# Phosphorescence Auric Chloride



## Anonymous (Jun 19, 2010)

Of no great importance but thought I would share, Phosphorescence Auric Chloride
[youtube]http://www.youtube.com/watch?v=-u9nSwnMy2M[/youtube]

Screenshot.


----------



## machiavelli976 (Jun 20, 2010)

i don't know... Looks like lens effect over the falling drop. Should be done in full dark.


----------



## Anonymous (Jun 20, 2010)

machiavelli976 said:


> i don't know... Looks like lens effect over the falling drop. Should be done in full dark.



No trickery here, apparently it's the hydrogen and platinum in the auric chloride creating an electric reaction causing the phosphorescence. 

Perhaps one of our chemists could explain the reaction. Or a moderator could delete this entire post as worthless and misleading.


----------



## machiavelli976 (Jun 21, 2010)

this way sounds reasonable. i remember the chemiluminescence of those plastic rods that infested this world years ago. might be a similar lighting mechanism


----------



## Palladium (Jun 21, 2010)

I haven't seen what you are talking about, but i did notice tiny electrical discharges in my ap solution. This was in a 15 gallon plastic drum filled with pins with excessive air pumped through a 5 micron filter bag used as a desperation bladder. The temp was about 55 degs and the lights were off while i was looking at it. I kept seeing something and finally figured it was like tiny lighting flashes. Weird !!!

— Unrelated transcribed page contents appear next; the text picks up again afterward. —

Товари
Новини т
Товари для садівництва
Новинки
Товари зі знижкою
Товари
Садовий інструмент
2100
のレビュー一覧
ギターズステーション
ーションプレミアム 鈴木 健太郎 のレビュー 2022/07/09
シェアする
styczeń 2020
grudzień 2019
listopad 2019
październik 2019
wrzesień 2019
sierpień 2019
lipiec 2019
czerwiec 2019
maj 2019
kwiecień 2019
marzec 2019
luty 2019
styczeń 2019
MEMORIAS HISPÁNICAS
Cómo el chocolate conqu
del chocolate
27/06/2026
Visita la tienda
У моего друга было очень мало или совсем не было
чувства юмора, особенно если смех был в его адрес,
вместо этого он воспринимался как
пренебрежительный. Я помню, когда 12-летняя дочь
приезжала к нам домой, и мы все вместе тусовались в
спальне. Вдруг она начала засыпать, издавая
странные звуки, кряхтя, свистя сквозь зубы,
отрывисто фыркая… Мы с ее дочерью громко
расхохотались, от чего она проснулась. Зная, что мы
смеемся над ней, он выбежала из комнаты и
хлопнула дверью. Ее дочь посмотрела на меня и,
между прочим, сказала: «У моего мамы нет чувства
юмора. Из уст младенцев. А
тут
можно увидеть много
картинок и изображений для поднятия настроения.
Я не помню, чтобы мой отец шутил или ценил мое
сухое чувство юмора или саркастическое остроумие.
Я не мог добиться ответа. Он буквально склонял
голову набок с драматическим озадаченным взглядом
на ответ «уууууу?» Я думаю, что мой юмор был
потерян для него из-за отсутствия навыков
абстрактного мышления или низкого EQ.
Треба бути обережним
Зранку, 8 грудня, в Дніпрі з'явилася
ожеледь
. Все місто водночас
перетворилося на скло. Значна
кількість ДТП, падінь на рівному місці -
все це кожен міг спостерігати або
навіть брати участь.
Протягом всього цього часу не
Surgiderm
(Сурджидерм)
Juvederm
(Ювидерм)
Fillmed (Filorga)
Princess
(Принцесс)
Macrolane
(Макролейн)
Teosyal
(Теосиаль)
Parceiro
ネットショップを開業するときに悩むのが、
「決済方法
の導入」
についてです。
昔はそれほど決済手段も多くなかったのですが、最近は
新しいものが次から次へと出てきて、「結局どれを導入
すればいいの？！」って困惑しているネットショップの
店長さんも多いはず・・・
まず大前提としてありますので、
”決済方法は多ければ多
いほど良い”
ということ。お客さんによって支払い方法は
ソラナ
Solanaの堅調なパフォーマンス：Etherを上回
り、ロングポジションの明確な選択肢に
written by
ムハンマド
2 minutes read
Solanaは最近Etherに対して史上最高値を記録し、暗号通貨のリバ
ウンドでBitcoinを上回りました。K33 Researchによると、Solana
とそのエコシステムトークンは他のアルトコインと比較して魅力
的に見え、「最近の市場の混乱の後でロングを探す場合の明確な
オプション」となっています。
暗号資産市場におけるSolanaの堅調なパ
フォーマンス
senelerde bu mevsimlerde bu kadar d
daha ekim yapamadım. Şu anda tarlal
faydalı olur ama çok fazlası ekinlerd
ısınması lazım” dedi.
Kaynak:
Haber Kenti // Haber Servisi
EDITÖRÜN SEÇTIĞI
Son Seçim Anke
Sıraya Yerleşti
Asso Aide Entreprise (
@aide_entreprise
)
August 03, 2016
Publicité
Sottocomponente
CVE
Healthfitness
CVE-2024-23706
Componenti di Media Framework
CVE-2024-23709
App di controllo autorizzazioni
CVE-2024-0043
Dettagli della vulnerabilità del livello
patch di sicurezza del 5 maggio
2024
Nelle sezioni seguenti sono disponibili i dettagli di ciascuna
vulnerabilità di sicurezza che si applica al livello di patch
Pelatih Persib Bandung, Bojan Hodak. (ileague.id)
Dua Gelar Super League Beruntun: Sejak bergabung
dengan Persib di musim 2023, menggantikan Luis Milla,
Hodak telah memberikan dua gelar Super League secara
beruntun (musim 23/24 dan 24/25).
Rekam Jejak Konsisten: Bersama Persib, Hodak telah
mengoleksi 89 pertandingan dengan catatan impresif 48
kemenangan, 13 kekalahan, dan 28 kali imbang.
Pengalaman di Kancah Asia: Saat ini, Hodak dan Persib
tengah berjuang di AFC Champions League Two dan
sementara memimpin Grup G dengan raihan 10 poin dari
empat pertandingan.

On a different note i saw something the other night that was just as weird. Lightning bugs and H2O2 while i was refining some experimental material. I had a bottle of freshly opened H2O2 and had left the lid off while I went inside to do something. I have a table set up on the back 40 so I don’t have to worry about a fume hood by being outside. The lightings bugs gathered around the top of the bottle like it was candy of something. I put the lid back on and they were gone in 10 minutes. Did it again and it was the same thing. Hummm….


----------



## jimdoc (Jun 21, 2010)

Palladium said:


> The lightings bugs gathered around the top of the bottle like it was candy of something. I put the lid back on and they were gone in 10 minutes. Did it again and it was the same thing. Hummm….



Be careful,they are looking to steal your gold.
How do you think they glow.

Jim


----------



## Palladium (Jun 21, 2010)

jimdoc said:


> Palladium said:
> 
> 
> > The lightings bugs gathered around the top of the bottle like it was candy of something. I put the lid back on and they were gone in 10 minutes. Did it again and it was the same thing. Hummm….
> ...



Between them and the Google bot it's a wonder i can find any. lol


----------



## g_axelsson (Jun 23, 2010)

gustavus said:


> machiavelli976 said:
> 
> 
> > i don't know... Looks like lens effect over the falling drop. Should be done in full dark.
> ...



This is a purely optical effect, When the drop is falling from the filter it forms a perfect sphere that concentrate the light from the window. If it was a chemical process then the filter and the solution should show some glow. 
The camera is placed at the perfect distance from the drop at the focus point for that size of sphere. You should be able to repeat the effect with pure water with similar lightning conditions.

Gustavus was spot on, you should have blocked the light out to prove that it came from the solution and not from the external lighting.

I'm no chemist but I am a physicist.

/Göran


----------



## Lou (Jun 24, 2010)

Goran is right. Phosphorescence would be a completely different decay pathway that is...unlikely to be seen for any aqueous gold solution.


----------